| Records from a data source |

== Segment start ==

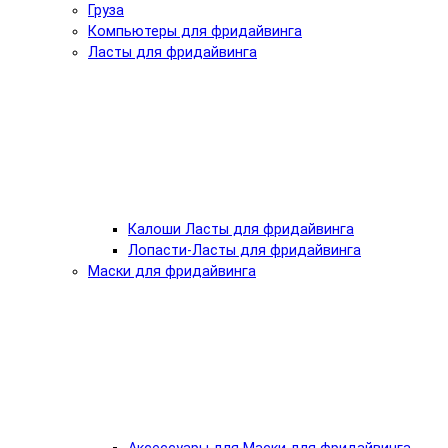
Груза
Компьютеры для фридайвинга
Ласты для фридайвинга
Калоши Ласты для фридайвинга
Лопасти-Ласты для фридайвинга
Маски для фридайвинга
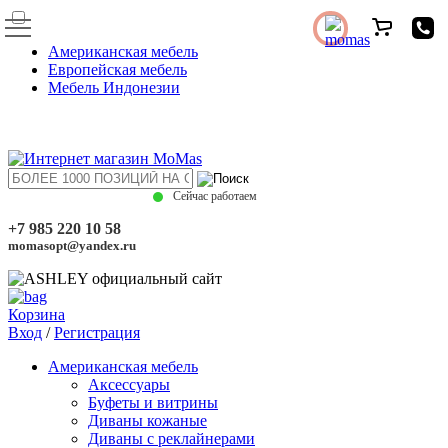
Американская мебель
Европейская мебель
Мебель Индонезии
Сейчас работаем
+7 985 220 10 58
momasopt@yandex.ru
Корзина
Вход
/
Регистрация
Американская мебель
Аксессуары
Буфеты и витрины
Диваны кожаные
Диваны с реклайнерами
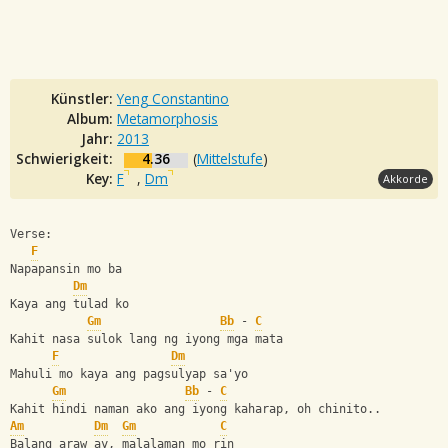
Künstler:
Yeng Constantino
Album:
Metamorphosis
Jahr:
2013
Schwierigkeit:
4.36
(
Mittelstufe
)
Key:
F
,
Dm
Akkorde
Verse:
F
Napapansin mo ba
Dm
Kaya ang tulad ko
Gm
Bb
 - 
C
Kahit nasa sulok lang ng iyong mga mata
F
Dm
Mahuli mo kaya ang pagsulyap sa'yo
Gm
Bb
 - 
C
Kahit hindi naman ako ang iyong kaharap, oh chinito..
Am
Dm
Gm
C
Balang araw ay, malalaman mo rin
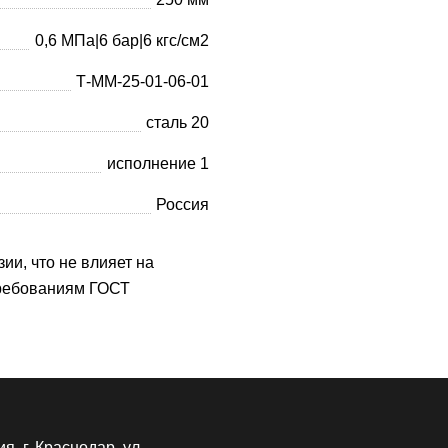
0,6 МПа|6 бар|6 кгс/см2
Т-ММ-25-01-06-01
сталь 20
исполнение 1
Россия
ии, что не влияет на
требованиям ГОСТ
я, г. Краснодар, ул.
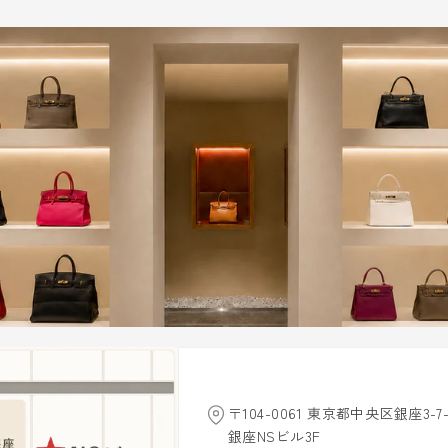
〒104-0061 東京都中央区銀座3-7-
銀座NSビル3F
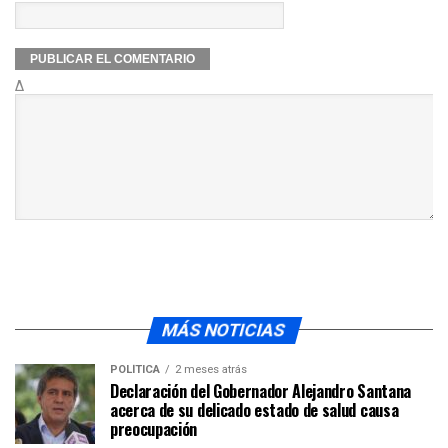
Δ
MÁS NOTICIAS
POLÍTICA
2 meses atrás
Declaración del Gobernador Alejandro Santana
acerca de su delicado estado de salud causa
preocupación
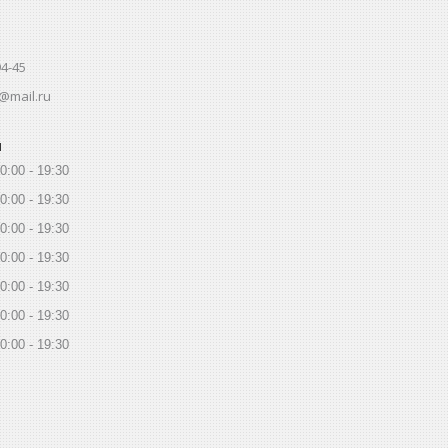
94-45
@mail.ru
ы
0:00
19:30
0:00
19:30
0:00
19:30
0:00
19:30
0:00
19:30
0:00
19:30
0:00
19:30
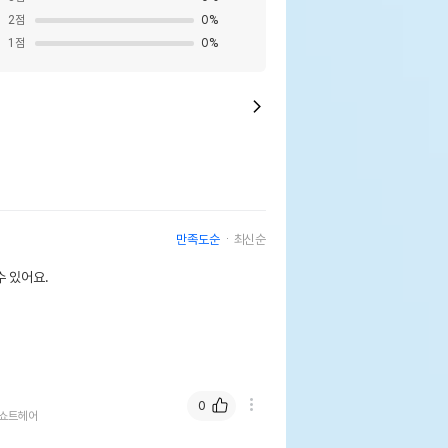
2
점
0
%
1
점
0
%
만족도순
최신순
 있어요.
0
쇼트헤어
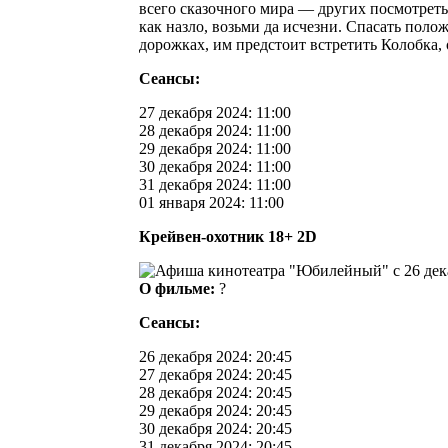
всего сказочного мира — других посмотреть
как назло, возьми да исчезни. Спасать поло
дорожках, им предстоит встретить Колобка,
Сеансы:
27 декабря 2024: 11:00
28 декабря 2024: 11:00
29 декабря 2024: 11:00
30 декабря 2024: 11:00
31 декабря 2024: 11:00
01 января 2024: 11:00
Крейвен-охотник 18+ 2D
О фильме:
?
Сеансы:
26 декабря 2024: 20:45
27 декабря 2024: 20:45
28 декабря 2024: 20:45
29 декабря 2024: 20:45
30 декабря 2024: 20:45
31 декабря 2024: 20:45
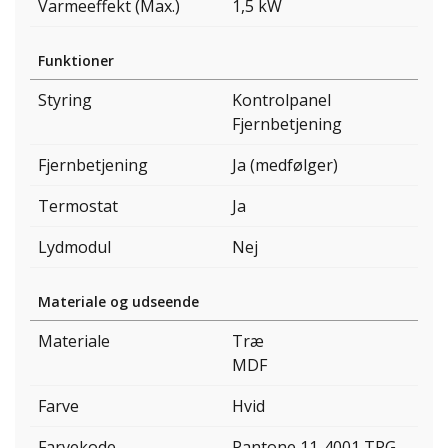
Varmeeffekt (Max.)
1,5 kW
Funktioner
Styring
Kontrolpanel
Fjernbetjening
Fjernbetjening
Ja (medfølger)
Termostat
Ja
Lydmodul
Nej
Materiale og udseende
Materiale
Træ
MDF
Farve
Hvid
Farvekode
Pantone 11-4001 TPG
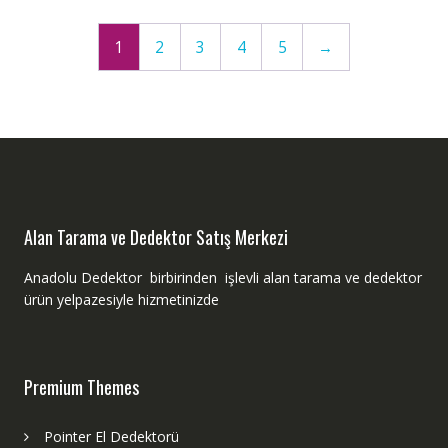
1
2
3
4
5
→
Alan Tarama ve Dedektor Satış Merkezi
Anadolu Dedektor birbirinden işlevli alan tarama ve dedektor
ürün yelpazesiyle hizmetinizde
Premium Themes
Pointer El Dedektorü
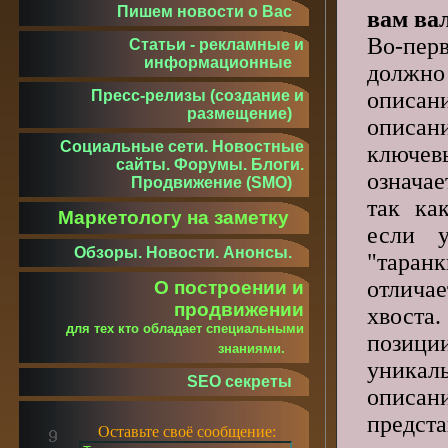
Пишем новости о Вас
вам ва
Во-перв
Статьи - рекламные и
информационные
долж
описа
Пресс-релизы (создание и
размещение)
описан
Социальные сети. Новостные
ключе
сайты. Форумы. Блоги.
означ
Продвижение (SMO)
так ка
Маркетологу на заметку
если 
Обзоры. Новости. Анонсы.
"таранк
отлича
О построении и
продвижении
хвост
для тех кто обладает специальными
пози
знаниями.
уникал
SEO секреты
описан
предс
Оставьте своё сообщение:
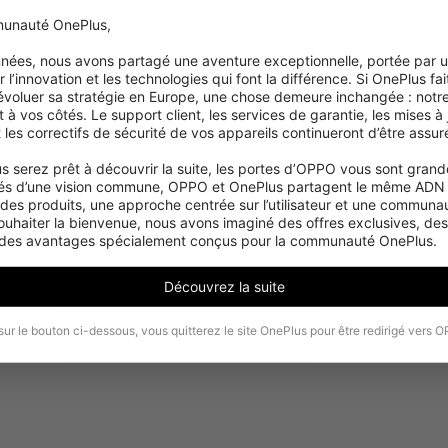
unauté OnePlus,

années, nous avons partagé une aventure exceptionnelle, portée par 
 l’innovation et les technologies qui font la différence. Si OnePlus fait
 évoluer sa stratégie en Europe, une chose demeure inchangée : notre
 vos côtés. Le support client, les services de garantie, les mises à j
et les correctifs de sécurité de vos appareils continueront d’être assuré
s serez prêt à découvrir la suite, les portes d’OPPO vous sont grande
és d’une vision commune, OPPO et OnePlus partagent le même ADN :
 des produits, une approche centrée sur l’utilisateur et une communaut
ouhaiter la bienvenue, nous avons imaginé des offres exclusives, de
 des avantages spécialement conçus pour la communauté OnePlus.
Découvrez la suite
sur le bouton ci-dessous, vous quitterez le site OnePlus pour être redirigé vers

== Segment end ==

| REQUIREMENT |
Repeat the records above exactly, omitting every picture.

| RESPONSE BOX |
Груза
Компьютеры для фридайвинга
Ласты для фридайвинга
Калоши Ласты для фридайвинга
Лопасти-Ласты для фридайвинга
Маски для фридайвинга
Американская мебель
Европейская мебель
Мебель Индонезии
Сейчас работаем
+7 985 220 10 58
momasopt@yandex.ru
Корзина
Вход
/
Регистрация
Американская мебель
Аксессуары
Буфеты и витрины
Диваны кожаные
Диваны с реклайнерами
Künstler:
Yeng Constantino
Album:
Metamorphosis
Jahr:
2013
Schwierigkeit:
4.36
(
Mittelstufe
)
Key:
F
,
Dm
Akkorde
Verse:
F
Napapansin mo ba
Dm
Kaya ang tulad ko
Gm
Bb
 - 
C
Kahit nasa sulok lang ng iyong mga mata
F
Dm
Mahuli mo kaya ang pagsulyap sa'yo
Gm
Bb
 - 
C
Kahit hindi naman ako ang iyong kaharap, oh chinito..
Am
Dm
Gm
C
Balang araw ay, malalaman mo rin
0,6 МПа|6 бар|6 кгс/см2
Т-ММ-25-01-06-01
сталь 20
исполнение 1
Россия
ии, что не влияет на
требованиям ГОСТ
я, г. Краснодар, ул.
〒104-0061 東京都中央区銀座3-7-
銀座NSビル3F
Δ
MÁS NOTICIAS
POLÍTICA
2 meses atrás
Declaración del Gobernador Alejandro Santana
acerca de su delicado estado de salud causa
preocupación
94-45
@mail.ru
ы
0:00
19:30
0:00
19:30
0:00
19:30
0:00
19:30
0:00
19:30
0:00
19:30
0:00
19:30
2
점
0
%
1
점
0
%
만족도순
최신순
 있어요.
0
쇼트헤어
всего сказочного мира — других посмотреть
как назло, возьми да исчезни. Спасать поло
дорожках, им предстоит встретить Колобка,
Сеансы:
27 декабря 2024: 11:00
28 декабря 2024: 11:00
29 декабря 2024: 11:00
30 декабря 2024: 11:00
31 декабря 2024: 11:00
01 января 2024: 11:00
Крейвен-охотник 18+ 2D
О фильме:
?
Сеансы:
26 декабря 2024: 20:45
27 декабря 2024: 20:45
28 декабря 2024: 20:45
29 декабря 2024: 20:45
30 декабря 2024: 20:45
31 декабря 2024: 20:45
Varmeeffekt (Max.)
1,5 kW
Funktioner
Styring
Kontrolpanel
Fjernbetjening
Fjernbetjening
Ja (medfølger)
Termostat
Ja
Lydmodul
Nej
Materiale og udseende
Materiale
Træ
MDF
Farve
Hvid
Farvekode
Pantone 11-4001 TPG
1
2
3
4
5
→
Alan Tarama ve Dedektor Satış Merkezi
Anadolu Dedektor birbirinden işlevli alan tarama ve dedektor
ürün yelpazesiyle hizmetinizde
Premium Themes
Pointer El Dedektorü
Пишем новости о Вас
вам ва
Во-перв
Статьи - рекламные и
информационные
долж
описа
Пресс-релизы (создание и
размещение)
описан
Социальные сети. Новостные
ключе
сайты. Форумы. Блоги.
означ
Продвижение (SMO)
так ка
Маркетологу на заметку
если 
Обзоры. Новости. Анонсы.
"таранк
отлича
О построении и
продвижении
хвост
для тех кто обладает специальными
пози
знаниями.
уникал
SEO секреты
описан
предс
Оставьте своё сообщение:
unauté OnePlus,

années, nous avons partagé une aventure exceptionnelle, portée par 
 l’innovation et les technologies qui font la différence. Si OnePlus fait
 évoluer sa stratégie en Europe, une chose demeure inchangée : notre
 vos côtés. Le support client, les services de garantie, les mises à j
et les correctifs de sécurité de vos appareils continueront d’être assuré
s serez prêt à découvrir la suite, les portes d’OPPO vous sont grande
és d’une vision commune, OPPO et OnePlus partagent le même ADN :
 des produits, une approche centrée sur l’utilisateur et une communaut
ouhaiter la bienvenue, nous avons imaginé des offres exclusives, de
 des avantages spécialement conçus pour la communauté OnePlus.
Découvrez la suite
sur le bouton ci-dessous, vous quitterez le site OnePlus pour être redirigé vers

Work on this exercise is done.